What’s the Big Deal About Hands?
Who knew that hands free walking would become a hill to fight on.
I suppose when we all begin our chosen profession or vocation we anticipate an idealized version of our work. And if we do anticipate challenges, we know that we are prepared, passionate, and motivated enough to make a difference or to change the course of history by sheer will and determination.
However, as time marches on and the banality of fighting the good fight sets in, we are pestered by all manner of irritations, limitations, and prohibitions imposed by the powers that be, and we realize our efforts have little impact on the status quo. In the case of public schools, an archaic system that divides children into chronological age groups in order to prepare them for work in an industrialized society, shockingly little has changed over time.
In my conversations with a friend who teaches even younger children than I do, I have decided we are outliers. Our greatest frustrations come not from the little people in our classrooms, but by the shocking focus of big people on how classes of students walk across campus or other topics minimally related to student learning or well-being. On both of our campuses, even the youngest students are taught to march silently around the school with hands clasped behind their backs. Incredibly, these are not isolated incidents. Parents have advocated for and against this practice in various locations.
During a recent discussion about student walking without their hands free, I learned that at a school where the practice was enforced, a young student walking with hands behind the back had fallen, lost some teeth, and been badly hurt. In light of events, the parents threatened litigation and the school rethought its hand behind the back policy.
When my teacher friend, who is a trained dancer, explained how human arms are used for balance in dance, I quickly realized I was doing my young students a grave disservice. So, I headed back to school and talked to my students about how we were going to continue to walk safely, quietly, and without bothering anyone around us. We were going to walk hands free to catch us if we stumble. Simply put, I wanted them to have their arms free to swing and to catch them in the event of a fall.
Freedom Walking Hands Free
One of the first times we made the jaunt across campus with this newfound freedom, hands free, I noticed one of my students moving freely, in a dancelike swagger. Such a little thing, but that option restored a modicum of individuality and freedom with noticeable results.
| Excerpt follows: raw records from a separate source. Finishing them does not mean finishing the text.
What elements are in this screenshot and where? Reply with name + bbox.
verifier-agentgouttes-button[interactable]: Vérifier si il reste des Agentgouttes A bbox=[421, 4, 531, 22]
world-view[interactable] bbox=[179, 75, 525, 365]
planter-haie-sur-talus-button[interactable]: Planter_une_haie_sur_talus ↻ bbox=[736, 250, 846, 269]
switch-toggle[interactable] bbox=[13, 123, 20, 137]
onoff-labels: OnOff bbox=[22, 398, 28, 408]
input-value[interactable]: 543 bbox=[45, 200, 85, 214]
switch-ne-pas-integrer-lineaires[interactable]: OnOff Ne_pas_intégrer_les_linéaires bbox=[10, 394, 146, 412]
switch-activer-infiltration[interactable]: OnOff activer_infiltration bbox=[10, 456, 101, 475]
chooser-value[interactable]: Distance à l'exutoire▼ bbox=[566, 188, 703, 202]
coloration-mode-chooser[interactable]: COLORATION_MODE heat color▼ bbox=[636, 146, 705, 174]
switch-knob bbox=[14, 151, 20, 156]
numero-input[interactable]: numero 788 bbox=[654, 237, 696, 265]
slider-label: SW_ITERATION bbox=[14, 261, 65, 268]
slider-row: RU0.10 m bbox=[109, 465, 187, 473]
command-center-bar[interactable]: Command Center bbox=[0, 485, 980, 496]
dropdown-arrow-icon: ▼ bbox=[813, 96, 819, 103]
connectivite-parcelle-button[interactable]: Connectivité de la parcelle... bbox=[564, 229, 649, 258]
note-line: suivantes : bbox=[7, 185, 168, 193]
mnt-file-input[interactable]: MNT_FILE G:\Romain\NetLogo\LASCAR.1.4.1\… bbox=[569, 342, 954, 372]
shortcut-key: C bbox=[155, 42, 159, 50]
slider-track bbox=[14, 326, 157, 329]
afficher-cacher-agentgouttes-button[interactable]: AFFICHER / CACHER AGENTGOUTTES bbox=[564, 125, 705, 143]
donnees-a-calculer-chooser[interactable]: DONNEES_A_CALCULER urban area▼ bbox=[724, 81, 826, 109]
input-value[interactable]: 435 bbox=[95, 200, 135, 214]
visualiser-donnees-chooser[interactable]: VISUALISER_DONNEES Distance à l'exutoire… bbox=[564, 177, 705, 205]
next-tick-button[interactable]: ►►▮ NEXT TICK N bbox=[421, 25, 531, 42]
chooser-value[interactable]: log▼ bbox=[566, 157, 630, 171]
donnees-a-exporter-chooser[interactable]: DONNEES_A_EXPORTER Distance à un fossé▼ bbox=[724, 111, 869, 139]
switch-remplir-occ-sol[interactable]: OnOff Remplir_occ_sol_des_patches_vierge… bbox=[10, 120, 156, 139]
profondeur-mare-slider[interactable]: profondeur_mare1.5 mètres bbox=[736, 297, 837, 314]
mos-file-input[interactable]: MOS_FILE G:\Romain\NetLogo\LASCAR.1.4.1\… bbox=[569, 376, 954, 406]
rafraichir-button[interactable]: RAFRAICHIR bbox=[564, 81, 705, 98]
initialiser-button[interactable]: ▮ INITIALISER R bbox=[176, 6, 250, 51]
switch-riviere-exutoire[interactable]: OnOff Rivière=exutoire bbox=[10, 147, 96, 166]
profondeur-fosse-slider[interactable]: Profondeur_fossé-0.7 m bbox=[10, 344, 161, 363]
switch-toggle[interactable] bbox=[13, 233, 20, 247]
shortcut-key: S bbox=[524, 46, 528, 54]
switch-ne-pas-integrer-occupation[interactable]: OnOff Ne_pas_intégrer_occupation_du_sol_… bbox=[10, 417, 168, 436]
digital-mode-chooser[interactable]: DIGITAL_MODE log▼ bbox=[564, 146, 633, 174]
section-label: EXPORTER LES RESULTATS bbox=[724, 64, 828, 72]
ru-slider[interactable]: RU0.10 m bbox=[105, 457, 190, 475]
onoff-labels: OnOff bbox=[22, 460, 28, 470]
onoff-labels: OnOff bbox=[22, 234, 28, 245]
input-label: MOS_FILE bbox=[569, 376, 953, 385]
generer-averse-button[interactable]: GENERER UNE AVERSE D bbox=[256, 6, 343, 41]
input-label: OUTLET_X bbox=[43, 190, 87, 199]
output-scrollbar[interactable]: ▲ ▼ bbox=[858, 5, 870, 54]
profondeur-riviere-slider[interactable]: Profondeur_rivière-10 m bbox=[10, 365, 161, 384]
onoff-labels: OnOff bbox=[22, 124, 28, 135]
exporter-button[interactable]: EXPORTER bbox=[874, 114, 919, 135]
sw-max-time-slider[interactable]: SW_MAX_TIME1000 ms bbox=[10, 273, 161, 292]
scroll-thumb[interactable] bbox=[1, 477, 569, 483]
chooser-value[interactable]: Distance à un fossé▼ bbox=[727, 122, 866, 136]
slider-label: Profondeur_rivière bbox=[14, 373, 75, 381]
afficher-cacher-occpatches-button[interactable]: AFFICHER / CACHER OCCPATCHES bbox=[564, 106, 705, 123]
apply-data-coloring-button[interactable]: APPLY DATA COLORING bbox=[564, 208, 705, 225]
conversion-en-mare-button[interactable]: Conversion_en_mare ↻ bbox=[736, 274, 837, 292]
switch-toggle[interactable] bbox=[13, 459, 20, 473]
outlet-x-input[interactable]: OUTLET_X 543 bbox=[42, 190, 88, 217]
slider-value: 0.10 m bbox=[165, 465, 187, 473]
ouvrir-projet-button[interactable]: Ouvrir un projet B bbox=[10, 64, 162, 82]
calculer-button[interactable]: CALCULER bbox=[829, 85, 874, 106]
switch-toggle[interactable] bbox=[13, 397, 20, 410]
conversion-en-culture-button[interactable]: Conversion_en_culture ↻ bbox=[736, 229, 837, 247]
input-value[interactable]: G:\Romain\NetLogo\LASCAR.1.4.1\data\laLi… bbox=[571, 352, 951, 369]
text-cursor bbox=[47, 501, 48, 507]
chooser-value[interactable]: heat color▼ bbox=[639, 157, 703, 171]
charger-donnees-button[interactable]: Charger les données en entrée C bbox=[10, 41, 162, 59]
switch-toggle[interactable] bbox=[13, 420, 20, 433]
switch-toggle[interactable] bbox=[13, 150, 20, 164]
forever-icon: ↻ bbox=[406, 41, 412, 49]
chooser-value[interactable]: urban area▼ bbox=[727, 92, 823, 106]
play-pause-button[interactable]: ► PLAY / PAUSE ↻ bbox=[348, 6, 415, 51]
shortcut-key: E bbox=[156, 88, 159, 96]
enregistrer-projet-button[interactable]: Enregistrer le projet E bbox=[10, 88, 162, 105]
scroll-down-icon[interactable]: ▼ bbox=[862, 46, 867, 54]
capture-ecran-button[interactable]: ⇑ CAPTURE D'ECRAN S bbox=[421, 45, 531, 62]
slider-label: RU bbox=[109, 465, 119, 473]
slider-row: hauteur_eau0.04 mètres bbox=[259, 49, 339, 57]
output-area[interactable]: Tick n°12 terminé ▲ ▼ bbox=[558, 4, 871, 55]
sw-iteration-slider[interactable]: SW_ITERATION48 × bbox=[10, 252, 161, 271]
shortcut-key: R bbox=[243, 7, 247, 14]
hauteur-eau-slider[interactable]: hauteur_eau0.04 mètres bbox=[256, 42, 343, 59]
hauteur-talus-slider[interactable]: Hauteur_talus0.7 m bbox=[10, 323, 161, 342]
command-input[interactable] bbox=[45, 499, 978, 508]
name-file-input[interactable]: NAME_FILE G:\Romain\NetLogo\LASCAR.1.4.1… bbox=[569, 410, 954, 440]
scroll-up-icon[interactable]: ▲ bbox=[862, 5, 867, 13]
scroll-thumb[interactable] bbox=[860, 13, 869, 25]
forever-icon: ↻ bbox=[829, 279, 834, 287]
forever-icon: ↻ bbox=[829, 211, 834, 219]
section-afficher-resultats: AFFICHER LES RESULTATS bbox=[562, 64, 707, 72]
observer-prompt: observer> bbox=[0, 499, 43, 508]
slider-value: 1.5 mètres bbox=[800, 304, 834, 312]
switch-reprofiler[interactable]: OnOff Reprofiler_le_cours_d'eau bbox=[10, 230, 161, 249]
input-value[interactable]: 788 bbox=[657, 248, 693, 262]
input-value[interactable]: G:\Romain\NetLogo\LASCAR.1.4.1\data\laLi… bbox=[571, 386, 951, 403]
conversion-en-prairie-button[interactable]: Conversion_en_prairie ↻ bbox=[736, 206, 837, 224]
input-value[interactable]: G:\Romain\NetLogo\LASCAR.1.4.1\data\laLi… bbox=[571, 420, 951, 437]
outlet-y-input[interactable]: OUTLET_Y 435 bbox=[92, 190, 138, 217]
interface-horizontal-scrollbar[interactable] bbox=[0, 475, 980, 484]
On any given day, you may now find my students and me flying across campus like airplanes or finding other interesting, yet safe means of moving from point a to point b. It has leant a lighthearted tenor to our cross campus movement that was absent. In an era when teachers compete with high tech graphics and audio, I would much rather my students fly across campus with energy and excitement than to form a silent chain gang drudging from one dull task to another.
Not everyone shares my appreciation of freely swinging appendages. At my friend’s school, a virtual firestorm has resulted from her decision to allow her students to move across campus hands free. The perception is that without hands firmly tucked behind the back, there is no order or safety. One day with hands raised in appreciation of birds flying toward them, my friend’s little students gleefully celebrated the act of flight and remembered an earlier discussion in class about birds. The unfortunate timing of a colleague walking a class across campus at that exact moment ensured that my friend was flown at by a staff member decrying the children’s raised hands instead of celebrating a real world experience practically conjured from a discussion that had taken place inside the four walls of the classroom.
You are asking yourself rightly why this would be worth blogging about. I agree wholeheartedly. This is a non-issue. Real issues would be how to advocate for much needed services and intervention to support these same students who are forced to walk around campus with their hands behind their backs or how we can encourage them to be excited about school, to be happy and successful, and to learn to dream about more than simply having their hands free to walk as they please.